Они будут цвести и кровоточить, пока длится мой пляс. Cколько длится он теперь – столько мне быть тут. А сколько он длится уже – миг, десять часов, десять дней, как в старые добрые времена? Истинно говорю вам: календарь мой не имеет страниц, и во времена ваши новые худые пропляшу двадцать таких ночей, и тысячу, и после тысячи ночей не взойдёт заря. И прежде этой ночи есть ночи, и после неё есть они. Да, эта ночь – семя ночей, сердце ночей, но за границей этого сердца бьются такие же другие сердца. И за пределами тьмы этой ночи тьма других, таких же. Предшествуя и послешествуя ей, они надвигаются на эту из прошлого и будущего, упираясь в эту своими сверкающими гранями – гранят её и хранят, как себя. Со всех сторон окружают стремительно обращающимися вокруг её и своих сердцевин железными гранями лепестков. В их вращении вокруг своих сердец они неотличимы одна от другой: все они – одна ночь.

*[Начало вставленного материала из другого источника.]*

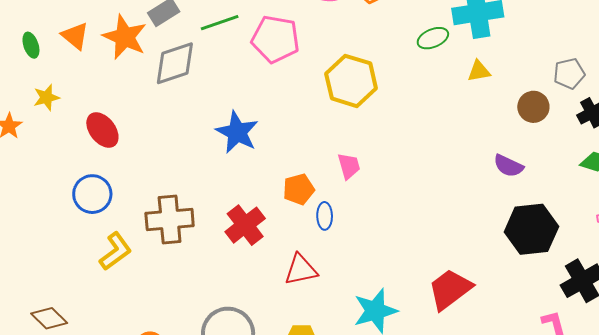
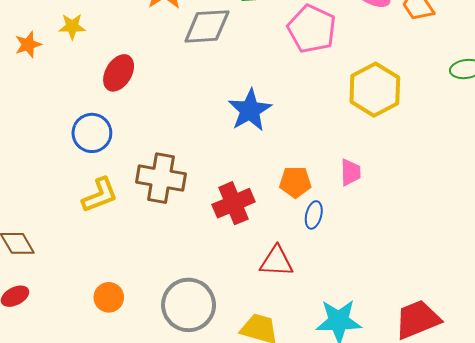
red ellipse: (102, 130) -> (119, 73), turned 54

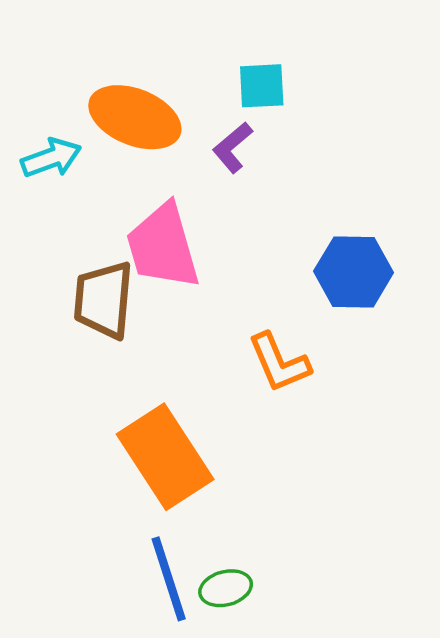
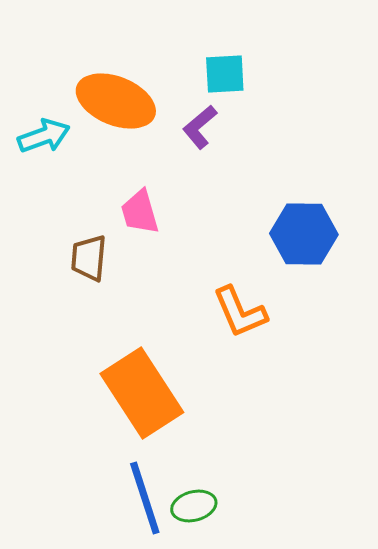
pink trapezoid: (163, 246) -> (140, 212), size x0.6
brown trapezoid: (104, 300) -> (89, 258), size x0.7

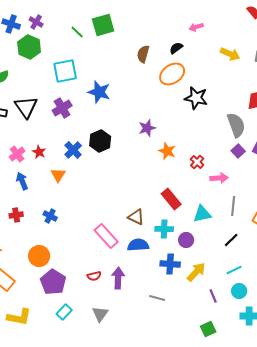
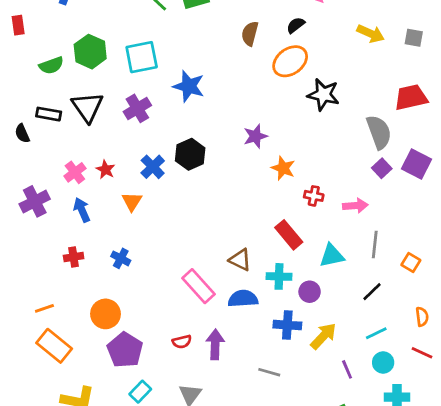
green hexagon: (29, 47) -> (90, 52), moved
red cross: (197, 162) -> (314, 196), moved, turned -32

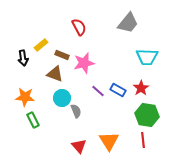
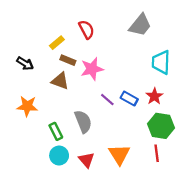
yellow rectangle: (41, 45) -> (57, 43), moved
cyan trapezoid: (147, 57) -> (161, 62), turned 90
black arrow: (23, 58) -> (25, 63), turned -49
cyan circle: (62, 98) -> (59, 155), moved
gray semicircle: (76, 111) -> (83, 122), size x1.5
green rectangle: (33, 120) -> (56, 131), moved

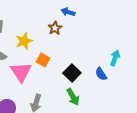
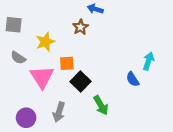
orange square: (43, 60) -> (67, 63), turned -32
black square: (72, 73) -> (80, 81), moved

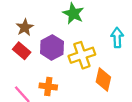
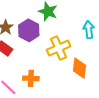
purple hexagon: (52, 47) -> (29, 30), moved

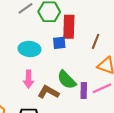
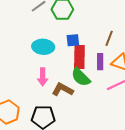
red rectangle: (69, 27) -> (79, 57), moved
purple rectangle: (84, 90) -> (100, 62), moved

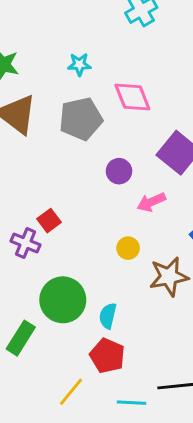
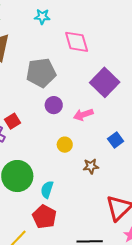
gray pentagon: (81, 119) -> (41, 73), moved
purple circle: (119, 171) -> (54, 105), moved
brown star: (169, 276) -> (91, 166), size x0.6

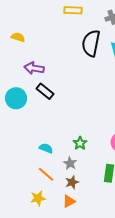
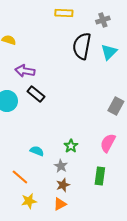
orange line: (46, 174) -> (20, 177), moved

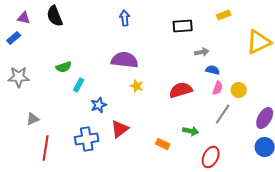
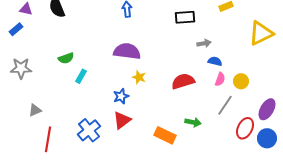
blue star: (99, 105) -> (121, 96), moved
blue cross: (87, 139) -> (89, 130), turned -30
orange rectangle: (163, 144) -> (165, 135), size x1.5
red ellipse: (211, 157) -> (245, 128), moved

Окружённая собою сзади и спереди, длится та же, тысячекратно продлённая в обе стороны от своего теперешнего сердца ночь, выстукивает в прошлое и будущее всё ту же неразрывную, обращающуюся вокруг себя подобно обоюдоострому мечу, огненную ритмическую фигуру. Вращение превращает противолежащие стороны меча в одну, обращённую ко мне сторону, противоречивых его вестников, его различные грани – в единое вествование. Храни меня во все стороны времён гранитным мечом твоим, сердечная моя ночь! Вращайся обо мне, меня повествуя.

ПЯТАЯ ЭКСПОЗИЦИЯ: ФИНАЛ

Тра-та-та, тар-та-тар... не чую земли под ногами, хожу на чреве по небесам. Их купол правильно подогнан к куполу моего живота, выгнут адекватно ему. Чрево к чреву, пупок к звёздным пупкам, железы к железам, сосок к соску: я питаю сам себя. Девять пляшущих перед глазами парных звёзд в перспективе небосвода, зачатки девяти пар молочных желез у горизонта неразвитой звёздной кормилицы, питающей мой плод своими дарами, – девять пар моих сосцов. Пара, отплясывающая от горизонта моих подмышек четвёртой, самая перспективная, самая способная к развитию. Из неё скорей, чем из других, может развиться обыкновенное вымя. Её следует поскорей опустошить.

Особные способности особенно мешают этой паре принимать дары, и она требует особого обращения с собой. Другие пары желез засохнут и сами, без чьей-либо поддержки, а к этой нужно применить насилие, чтобы избавить от привычки развиваться. Нужно своевременно выдавить содержащиеся в её зародыше способности, как выдавливают гнойный, угрожающий развиться пузырчатый нарыв, как выдавливают природыши звёзд, гнойные пузырьки на сосцах небесных, чтобы разместить в их пустотах питающее все плоды вселенной молоко. И вот, он уже тут, питающий мой плод дар, мёд коровий, услащающий млечный путь звёздный туман: во мне. Его много больше, чем может вместить это место, и гранёные туманные его струи вырываются из пещеристой преисподней моей. Внутреннее давление выбрасывает его избыток наружу из северных и южных углов обеих моих пастей, из восточных и западных их ворот. И стиснутые их челюсти, нижние и верхние, небесные и земные жернова, взвизгивают скрежеща.

– Разожмите ей челюсти, – подсказывает Адамо. – Я сейчас принесу ложку.

– Если ложка железная, – добавляет приезжий, – следует обмотать её тряпкой, чтобы не выломать девочке зубы.